**Record extracts**
◆ ◆ ◆ ◆ ◆ ◆ ◆
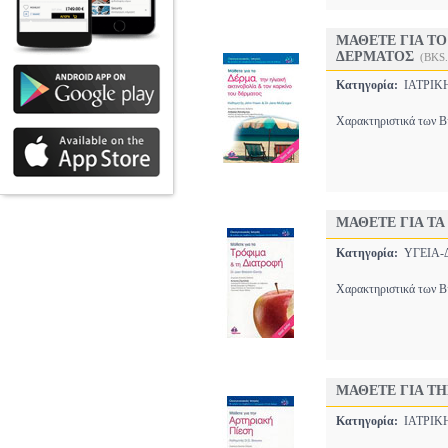
ΜΑΘΕΤΕ ΓΙΑ ΤΟ
ΔΕΡΜΑΤΟΣ
(BKS
Κατηγορία:
ΙΑΤΡΙ
Χαρακτηριστικά των Βι
ΜΑΘΕΤΕ ΓΙΑ ΤΑ
Κατηγορία:
ΥΓΕΙΑ
Χαρακτηριστικά των Βι
ΜΑΘΕΤΕ ΓΙΑ ΤΗ
Κατηγορία:
ΙΑΤΡΙ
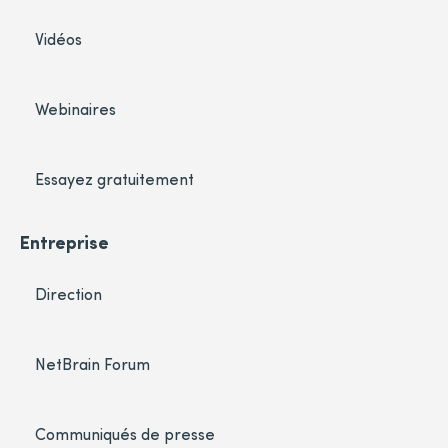
Vidéos
Webinaires
Essayez gratuitement
Entreprise
Direction
NetBrain Forum
Communiqués de presse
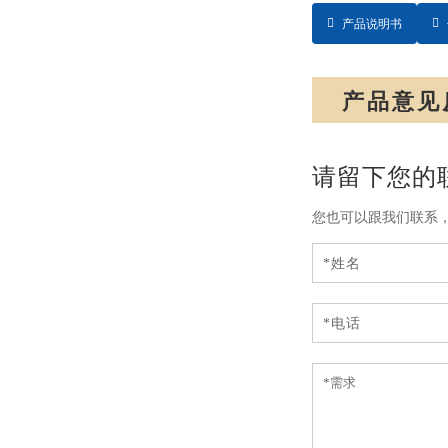
产品说明书
产品意见
请留下您的
您也可以跟我们联系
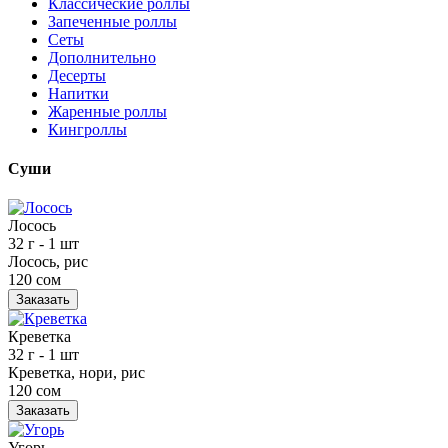
Классические роллы
Запеченные роллы
Сеты
Дополнительно
Десерты
Напитки
Жаренные роллы
Кингроллы
Суши
Лосось
32 г
- 1 шт
Лосось, рис
120 сом
Заказать
Креветка
32 г
- 1 шт
Креветка, нори, рис
120 сом
Заказать
Угорь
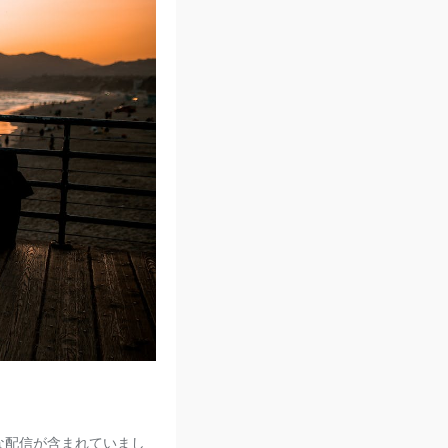
な配信が含まれていまし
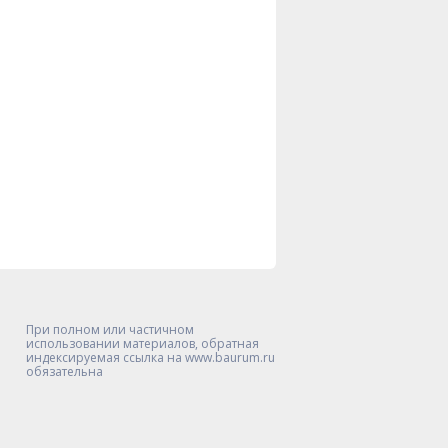
При полном или частичном
использовании материалов, обратная
индексируемая ссылка на www.baurum.ru
обязательна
◆ ◆ ◆ ◆ ◆ ◆ ◆
**Activity**
The required answer is the count of lines in the listing that contain the word "ΜΑΘΕΤΕ", with no other text.

**Solution**
3